Prezes PiS Jarosław Kaczyński zapowiedział, że na zaplanowanym na przyszły rok kongresie partii zgłosi swoją kandydaturę w wyborach na prezesa PiS. Decyzję Kaczyńskiego w dwóch słowach skomentował premier Donald Tusk.
Prezes PiS Jarosław Kaczyński
O swoich dalszych politycznych planach prezes PiS Jarosław Kaczyński mówił w rozmowie z tygodnikiem „Sieci”.
– Jesteśmy bardziej zjednoczeni i silniejsi, lepiej przygotowani do dalszej walki, niż sądzą nasi przeciwnicy. Ale oczywiście to trudny moment. Są słabsi ludzie, którzy reagują na utratę władzy w sposób nerwowy, nieprzemyślany, są tacy, którzy mogą chcieć po prostu przyłączyć się do silniejszego, realizując taką najprostszą strategię życiową – mówił Kaczyński.

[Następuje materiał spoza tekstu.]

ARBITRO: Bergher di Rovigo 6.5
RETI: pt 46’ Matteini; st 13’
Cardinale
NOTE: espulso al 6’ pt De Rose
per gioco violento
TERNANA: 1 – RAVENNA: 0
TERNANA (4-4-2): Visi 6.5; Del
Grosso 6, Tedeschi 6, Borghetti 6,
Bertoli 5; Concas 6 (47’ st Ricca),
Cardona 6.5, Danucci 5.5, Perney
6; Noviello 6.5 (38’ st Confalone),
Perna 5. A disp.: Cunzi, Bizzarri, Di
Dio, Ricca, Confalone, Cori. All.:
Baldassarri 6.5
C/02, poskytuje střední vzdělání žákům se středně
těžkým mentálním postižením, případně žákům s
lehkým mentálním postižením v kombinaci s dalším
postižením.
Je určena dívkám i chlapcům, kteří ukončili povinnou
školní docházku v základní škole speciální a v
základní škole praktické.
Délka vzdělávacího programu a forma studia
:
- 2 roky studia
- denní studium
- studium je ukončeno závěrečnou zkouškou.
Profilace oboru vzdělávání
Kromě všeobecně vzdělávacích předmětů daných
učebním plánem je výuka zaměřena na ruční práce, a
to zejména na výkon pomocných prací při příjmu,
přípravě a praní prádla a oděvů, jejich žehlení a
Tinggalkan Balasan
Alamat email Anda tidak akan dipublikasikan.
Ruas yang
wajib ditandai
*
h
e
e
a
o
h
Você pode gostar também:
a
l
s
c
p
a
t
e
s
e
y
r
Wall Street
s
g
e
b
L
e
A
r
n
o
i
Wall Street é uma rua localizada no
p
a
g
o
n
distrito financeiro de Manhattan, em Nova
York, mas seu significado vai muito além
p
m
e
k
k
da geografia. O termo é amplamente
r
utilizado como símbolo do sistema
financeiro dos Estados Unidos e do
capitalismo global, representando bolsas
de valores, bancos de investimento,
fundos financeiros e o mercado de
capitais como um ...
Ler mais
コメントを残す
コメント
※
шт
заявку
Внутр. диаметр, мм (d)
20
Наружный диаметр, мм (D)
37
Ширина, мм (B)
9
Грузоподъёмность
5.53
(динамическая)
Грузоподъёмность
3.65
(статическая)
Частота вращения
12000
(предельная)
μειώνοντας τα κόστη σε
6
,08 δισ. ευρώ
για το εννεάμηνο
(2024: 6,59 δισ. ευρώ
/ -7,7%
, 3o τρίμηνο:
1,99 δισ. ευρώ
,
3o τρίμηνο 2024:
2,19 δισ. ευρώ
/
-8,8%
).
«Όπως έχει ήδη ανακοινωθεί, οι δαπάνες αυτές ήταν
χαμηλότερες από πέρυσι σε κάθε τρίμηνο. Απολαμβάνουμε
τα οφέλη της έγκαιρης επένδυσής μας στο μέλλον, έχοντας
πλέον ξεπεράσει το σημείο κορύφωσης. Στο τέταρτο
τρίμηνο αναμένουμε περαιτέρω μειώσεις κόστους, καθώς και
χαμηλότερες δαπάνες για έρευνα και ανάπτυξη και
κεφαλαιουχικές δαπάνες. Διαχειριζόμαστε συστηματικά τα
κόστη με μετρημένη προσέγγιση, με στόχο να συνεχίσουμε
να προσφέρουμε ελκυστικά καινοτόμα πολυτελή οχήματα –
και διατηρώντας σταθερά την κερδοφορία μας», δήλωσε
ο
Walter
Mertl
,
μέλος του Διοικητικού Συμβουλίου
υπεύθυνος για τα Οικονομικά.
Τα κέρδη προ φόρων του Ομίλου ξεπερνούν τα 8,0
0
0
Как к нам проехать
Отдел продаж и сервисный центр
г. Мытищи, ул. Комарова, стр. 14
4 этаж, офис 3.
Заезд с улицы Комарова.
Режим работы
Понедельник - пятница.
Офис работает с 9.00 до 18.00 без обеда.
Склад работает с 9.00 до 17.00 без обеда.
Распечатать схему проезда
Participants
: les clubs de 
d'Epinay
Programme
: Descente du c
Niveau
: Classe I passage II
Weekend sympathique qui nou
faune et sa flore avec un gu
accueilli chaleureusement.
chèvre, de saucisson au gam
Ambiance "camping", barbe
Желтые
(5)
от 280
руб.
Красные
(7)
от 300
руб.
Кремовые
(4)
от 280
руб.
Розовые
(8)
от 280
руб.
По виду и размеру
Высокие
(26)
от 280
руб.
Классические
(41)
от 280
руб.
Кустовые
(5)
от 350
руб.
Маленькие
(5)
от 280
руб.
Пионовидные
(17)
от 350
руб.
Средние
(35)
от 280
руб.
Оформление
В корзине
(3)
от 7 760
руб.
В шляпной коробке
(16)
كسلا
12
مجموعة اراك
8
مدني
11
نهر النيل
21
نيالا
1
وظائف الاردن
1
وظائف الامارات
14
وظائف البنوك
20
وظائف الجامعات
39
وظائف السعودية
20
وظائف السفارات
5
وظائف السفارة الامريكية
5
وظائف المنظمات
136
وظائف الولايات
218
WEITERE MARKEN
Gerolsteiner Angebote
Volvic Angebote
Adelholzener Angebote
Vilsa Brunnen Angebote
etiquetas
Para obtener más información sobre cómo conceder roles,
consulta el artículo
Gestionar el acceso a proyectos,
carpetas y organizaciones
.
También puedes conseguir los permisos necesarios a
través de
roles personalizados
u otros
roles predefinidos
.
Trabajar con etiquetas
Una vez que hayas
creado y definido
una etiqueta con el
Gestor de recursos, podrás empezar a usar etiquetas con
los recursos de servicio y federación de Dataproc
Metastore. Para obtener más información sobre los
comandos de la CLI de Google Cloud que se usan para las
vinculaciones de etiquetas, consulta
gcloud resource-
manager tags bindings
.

Prezes PiS uważa, że jego partia potrzebuje obecnie „zdecydowanego przywództwa i szybkiego przejścia do ofensywy”
– Dlatego zmieniłem swoje polityczne plany. Wcześniej oceniałem, że kierowanie partią do 2025 r. wystarczy – powiedział.
Kaczyński zapowiedział, że podczas zaplanowanego na przyszły rok kongresu PiS zgłosi swoją kandydaturę na prezesa Prawa i Sprawiedliwości.
– Oczywiście to delegaci zdecydują, ja uczynię wszystko, by ich przekonać do takiego wyboru. Stawiam tę sprawę jasno, bo mogą się zacząć jakieś procesy, które nie służą partii. Jestem też przekonany, że jeszcze przez jakiś czas mogę skutecznie działać. Mam siły, mam plan polityczny — zapowiada Kaczyński.
Donald Tusk komentuje decyzję Jarosława Kaczyńskiego
Wcześniej media przekazywały, że prezes PiS postanowił w 2025 roku zakończyć polityczną karierę. O swojej decyzji miał informować najbliższych współpracowników.
Do zapowiedzi Jarosława Kaczyńskiego odniósł się premier Donald Tusk. Lider Koalicji Obywatelskiej napisał na X tylko dwa słowa: „Dobra wiadomość”.
Jarosław Kaczyński na czele PiS od ponad 20 lat
Jarosław Kaczyński stoi na czele PiS od 18 stycznia 2003 roku (wcześniej prezesem był jego brat, Lech Kaczyński). W tym czasie nie miał żadnego poważnego rywala, który chciałby podjąć z nim rywalizację o stanowisko prezesa partii, choć w 2011 roku w PiS doszło do rozłamu, po którym z partii wyszła grupa polityków, na czele ze Zbigniewem Ziobro, tworząc Solidarną Polskę (dziś Suwerenna Polska).